According to court documents and her letters to HR, Lorenzana continued to ask for more training sessions, but didn't get them. Meanwhile, clients whose business she had drummed up were being handed off to her colleagues. An April 2009 quarterly report showed that she was behind the other business bankers in monthly sales credits. On June 24, she received a letter saying that she was being put on final notice, that she was bringing in too little business. But there was something strange about the letter, which was signed by Craig Fisher, and which put her on probation for six months. The letter said she had come in late on June 6 and 7. This struck her as odd. She looked at the dates. They were a Saturday and a Sunday—the branch was closed on those days. In addition to raising the issue of her bosses' unfairly giving her business to colleagues, she pointed out those incorrect dates to Human Resources.
One day in late spring 2009, Lorenzana says, Craig Fisher told her to move some files into storage in the basement from the second floor. The previous day, she recalled, a male colleague had been given the same instructions, and because there were a lot of heavy files, he came into work in flip-flops and jeans. So she brought in flip-flops. But Fisher told her that she had to take off the flip-flops and wear high heels while moving the heavy, paper-filled boxes, her suit alleges.

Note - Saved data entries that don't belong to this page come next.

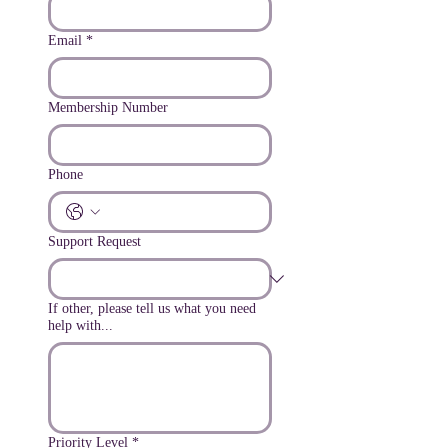
Email
*
Membership Number
Phone
Support Request
If other, please tell us what you need
help with...
Priority Level
*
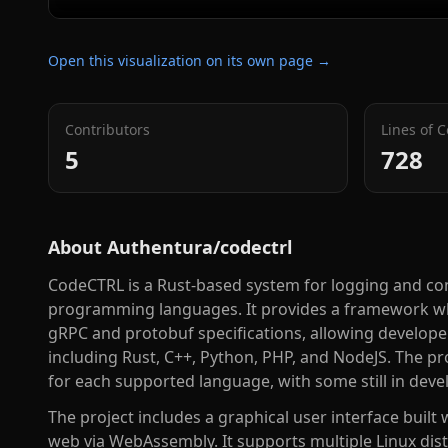
Open this visualization on its own page →
Contributors
Lines of 
5
728
About
Authentura/codectrl
CodeCTRL is a Rust-based system for logging and con
programming languages. It provides a framework wh
gRPC and protobuf specifications, allowing develope
including Rust, C++, Python, PHP, and NodeJS. The pr
for each supported language, with some still in dev
The project includes a graphical user interface built
web via WebAssembly. It supports multiple Linux dis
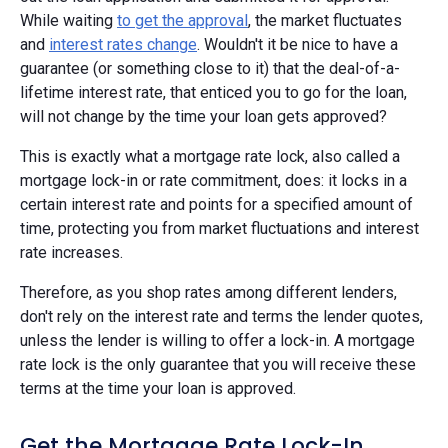
While waiting
to get the approval
, the market fluctuates
and
interest rates change
. Wouldn't it be nice to have a
guarantee (or something close to it) that the deal-of-a-
lifetime interest rate, that enticed you to go for the loan,
will not change by the time your loan gets approved?
This is exactly what a mortgage rate lock, also called a
mortgage lock-in or rate commitment, does: it locks in a
certain interest rate and points for a specified amount of
time, protecting you from market fluctuations and interest
rate increases.
Therefore, as you shop rates among different lenders,
don't rely on the interest rate and terms the lender quotes,
unless the lender is willing to offer a lock-in. A mortgage
rate lock is the only guarantee that you will receive these
terms at the time your loan is approved.
Get the Mortgage Rate Lock-In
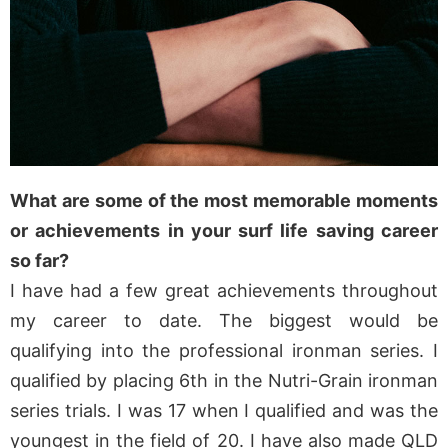
What are some of the most memorable moments
or achievements in your surf life saving career
so far?
I have had a few great achievements throughout
my career to date. The biggest would be
qualifying into the professional ironman series. I
qualified by placing 6th in the Nutri-Grain ironman
series trials. I was 17 when I qualified and was the
youngest in the field of 20. I have also made QLD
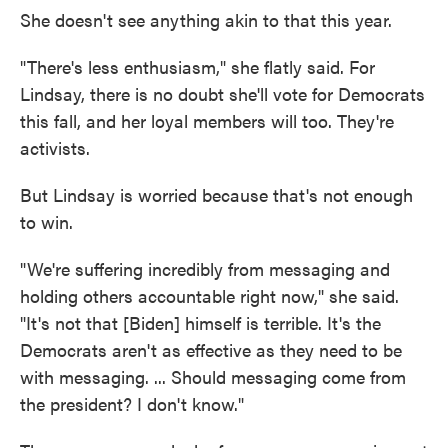
She doesn't see anything akin to that this year.
"There's less enthusiasm," she flatly said. For
Lindsay, there is no doubt she'll vote for Democrats
this fall, and her loyal members will too. They're
activists.
But Lindsay is worried because that's not enough
to win.
"We're suffering incredibly from messaging and
holding others accountable right now," she said.
"It's not that [Biden] himself is terrible. It's the
Democrats aren't as effective as they need to be
with messaging. ... Should messaging come from
the president? I don't know."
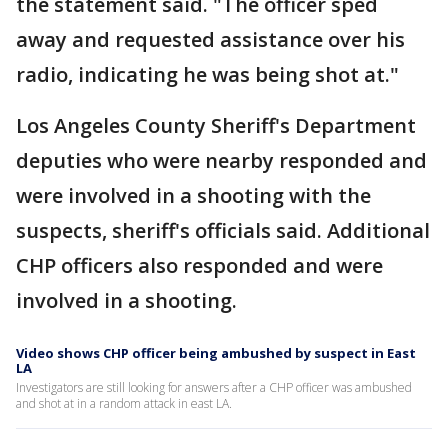
the statement said. "The officer sped
away and requested assistance over his
radio, indicating he was being shot at."
Los Angeles County Sheriff's Department
deputies who were nearby responded and
were involved in a shooting with the
suspects, sheriff's officials said. Additional
CHP officers also responded and were
involved in a shooting.
Video shows CHP officer being ambushed by suspect in East
LA
Investigators are still looking for answers after a CHP officer was ambushed
and shot at in a random attack in east LA.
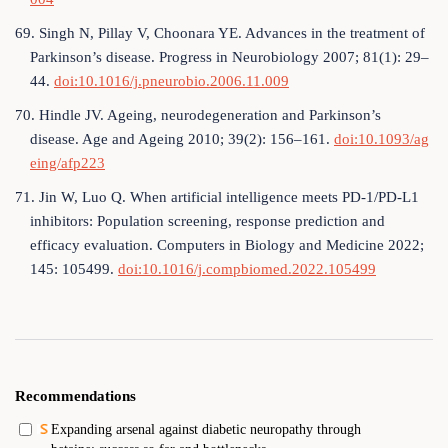
69. Singh N, Pillay V, Choonara YE. Advances in the treatment of
Parkinson’s disease. Progress in Neurobiology 2007; 81(1): 29–
44.
doi:10.1016/j.pneurobio.2006.11.009
70. Hindle JV. Ageing, neurodegeneration and Parkinson’s
disease. Age and Ageing 2010; 39(2): 156–161.
doi:10.1093/ag
eing/afp223
71. Jin W, Luo Q. When artificial intelligence meets PD-1/PD-L1
inhibitors: Population screening, response prediction and
efficacy evaluation. Computers in Biology and Medicine 2022;
145: 105499.
doi:10.1016/j.compbiomed.2022.105499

The high-heels incident infuriated her, she says. She was getting worn down. On June 25, at 3:30 p.m., she sent a long-winded e-mail to two regional vice presidents whom she had never met, bypassing Morgan Putman at Human Resources. It was the kind of e-mail that could have used a proofreader, one a lawyer might advise a client not to send without some serious editing. (English is not her first language.) But she summed up her experiences with Fisher and Claibourne well and talked about "the cruelty of a hostile work environment," where she was harassed "on a daily basis." She ended by writing that "Mr. Fisher stated he is good friends with lots of people in the organization giving me . . . reason to believe that nothing will happen to correct the situation going on at branch 357. I have requested for the second time a transfer. . . . I came to Citibank with high expectations. Please I just want to work in a fair work environment where everyone is equal. Thank you in advance for your attention in this matter."
The VPs never responded in writing, but she sent follow-up e-mails in which she continued to report incidents at work. Less than a month after her June 25 e-mail, she was transferred to a Citibank branch at Rockefeller Center. The way she looked or dressed didn't draw any comments there, she says, but that branch didn't need another business banker. In mid-July, she e-mailed Morgan Putman, thanking her for the transfer, but pointing out that she was working as a telemarketer, which wasn't her job title.
In August, her manager at the Rockefeller Center branch—a woman—sat her down and fired her. The female manager mentioned the problems related to her clothing at the previous branch. She did not mention work performance, Lorenzana says. The manager said she was sorry, but Lorenzana wasn't fit for the culture of Citibank.